== TASK STATEMENT ==
Find the word "film" in the listing, and copy out each line where it turns up.
[[ DATASET EXCERPTS, beginning ]]
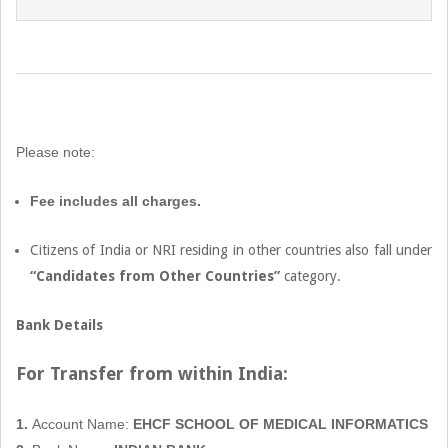
2022-
08-
06
Please note:
Fee includes all charges.
Citizens of India or NRI residing in other countries also fall under
“Candidates from Other Countries”
category.
Bank Details
For Transfer from within
India:
1.
Account Name:
EHCF SCHOOL OF MEDICAL INFORMATICS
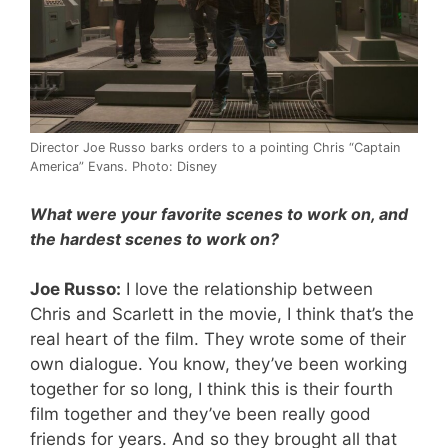
Director Joe Russo barks orders to a pointing Chris “Captain
America” Evans. Photo: Disney
What were your favorite scenes to work on, and
the hardest scenes to work on?
Joe Russo:
I love the relationship between
Chris and Scarlett in the movie, I think that’s the
real heart of the film. They wrote some of their
own dialogue. You know, they’ve been working
together for so long, I think this is their fourth
film together and they’ve been really good
friends for years. And so they brought all that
[[ DATASET EXCERPTS, end ]]
== RESULT OF THE TASK ==
real heart of the film. They wrote some of their
film together and they’ve been really good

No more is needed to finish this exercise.